Additionally, the measure aims to reduce the overall cost of insulin by capping insulin costs for patients at $35 per month. The elimination of rebates paid to pharmacy benefit managers, who act as negotiators on behalf of drug manufacturers, would encourage them to keep insulin prices low.

Even though the bill provides voluntary incentives, some drug pricing advocates are concerned that the bill does not guarantee that drugmakers will lower their prices. Grassley has echoed these concerns.

When it comes to the question of whether or not it will accomplish what they want, Grassley said there is a “question.”
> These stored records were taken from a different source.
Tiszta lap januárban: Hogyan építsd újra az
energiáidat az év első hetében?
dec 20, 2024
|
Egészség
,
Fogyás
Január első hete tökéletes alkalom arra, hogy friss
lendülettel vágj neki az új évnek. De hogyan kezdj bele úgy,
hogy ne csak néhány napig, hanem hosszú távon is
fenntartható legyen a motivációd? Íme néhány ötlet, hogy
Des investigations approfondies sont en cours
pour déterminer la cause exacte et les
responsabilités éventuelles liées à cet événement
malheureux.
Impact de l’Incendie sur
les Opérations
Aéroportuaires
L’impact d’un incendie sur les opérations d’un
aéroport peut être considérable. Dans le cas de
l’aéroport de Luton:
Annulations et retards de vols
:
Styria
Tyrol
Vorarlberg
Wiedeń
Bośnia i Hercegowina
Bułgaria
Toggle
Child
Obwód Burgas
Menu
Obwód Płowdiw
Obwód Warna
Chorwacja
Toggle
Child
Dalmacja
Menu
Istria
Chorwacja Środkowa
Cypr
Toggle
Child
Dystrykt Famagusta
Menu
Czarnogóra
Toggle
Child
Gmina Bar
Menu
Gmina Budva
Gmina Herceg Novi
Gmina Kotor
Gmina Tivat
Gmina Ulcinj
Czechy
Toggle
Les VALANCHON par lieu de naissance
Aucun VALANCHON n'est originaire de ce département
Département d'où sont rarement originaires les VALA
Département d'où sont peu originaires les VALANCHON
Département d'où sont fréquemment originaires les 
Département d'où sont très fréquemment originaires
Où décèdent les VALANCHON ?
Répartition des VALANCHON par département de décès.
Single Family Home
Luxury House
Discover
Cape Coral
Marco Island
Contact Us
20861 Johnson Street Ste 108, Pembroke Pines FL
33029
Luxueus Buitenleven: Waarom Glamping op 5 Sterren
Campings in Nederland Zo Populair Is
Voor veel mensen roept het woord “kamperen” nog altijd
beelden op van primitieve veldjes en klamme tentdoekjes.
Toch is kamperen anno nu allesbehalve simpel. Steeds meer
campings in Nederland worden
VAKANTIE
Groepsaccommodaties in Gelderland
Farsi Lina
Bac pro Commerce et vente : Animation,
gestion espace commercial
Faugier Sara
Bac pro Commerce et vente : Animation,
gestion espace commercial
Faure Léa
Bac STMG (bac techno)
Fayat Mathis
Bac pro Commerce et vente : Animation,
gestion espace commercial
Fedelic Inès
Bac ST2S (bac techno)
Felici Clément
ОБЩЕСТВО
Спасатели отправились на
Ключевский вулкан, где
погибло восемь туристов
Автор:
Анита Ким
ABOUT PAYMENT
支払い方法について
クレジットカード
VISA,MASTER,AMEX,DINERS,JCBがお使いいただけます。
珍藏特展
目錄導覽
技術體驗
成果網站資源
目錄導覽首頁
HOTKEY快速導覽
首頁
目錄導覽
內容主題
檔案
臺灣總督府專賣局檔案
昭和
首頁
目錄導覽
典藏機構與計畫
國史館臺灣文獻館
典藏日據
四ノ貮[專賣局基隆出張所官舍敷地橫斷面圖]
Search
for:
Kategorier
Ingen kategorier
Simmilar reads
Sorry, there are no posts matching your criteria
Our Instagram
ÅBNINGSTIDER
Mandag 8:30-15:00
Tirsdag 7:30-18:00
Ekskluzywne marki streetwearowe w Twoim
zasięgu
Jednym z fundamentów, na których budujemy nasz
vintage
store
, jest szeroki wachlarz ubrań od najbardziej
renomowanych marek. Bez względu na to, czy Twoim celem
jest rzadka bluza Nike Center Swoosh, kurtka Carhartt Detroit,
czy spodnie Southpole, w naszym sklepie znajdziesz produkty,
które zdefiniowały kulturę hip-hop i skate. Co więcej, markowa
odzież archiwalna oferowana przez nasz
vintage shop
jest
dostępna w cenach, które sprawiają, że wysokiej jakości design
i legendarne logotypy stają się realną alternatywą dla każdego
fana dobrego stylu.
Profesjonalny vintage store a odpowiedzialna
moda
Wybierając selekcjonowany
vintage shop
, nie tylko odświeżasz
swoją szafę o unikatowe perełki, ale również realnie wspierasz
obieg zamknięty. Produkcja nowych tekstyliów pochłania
On the other hand, for a small government person like me, perhaps that’s something that ought to entice me,” he said.

It’s a “step in the right direction,” but Senator Roger Marshall (R-Kan.) has reservations.

It’s a “significant problem” and “we’d love to solve it,” he said, referring to Collins, whom he said he’d spoken to.

How would Collins respond to Republican concerns about giving Biden or Warnock a victory? Collins pointed to Trump administration efforts to lower drug costs and reform the rebate system, including for insulin.

Trump administration officials first proposed pursuing this pricing strategy, she said. More broadly, however, she asserted that “partisan lines” are irrelevant when it comes to the issue of how to afford insulin.

She stated that she has not yet sent out a formal request for cosponsors and that she is still working to make the complicated measure more understandable.

With any major piece of legislation, “we are going to have to do work,” she said.